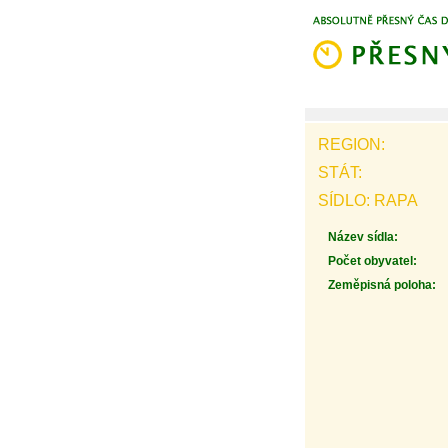
REGION:
STÁT:
SÍDLO: RAPA
Název sídla:
Počet obyvatel:
Zeměpisná poloha:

PROBLEM STATEMENT →
Return each line above exactly; any pictures are to be skipped.

EXERCISE RESPONSE →
REGION:
STÁT:
SÍDLO: RAPA
Název sídla:
Počet obyvatel:
Zeměpisná poloha:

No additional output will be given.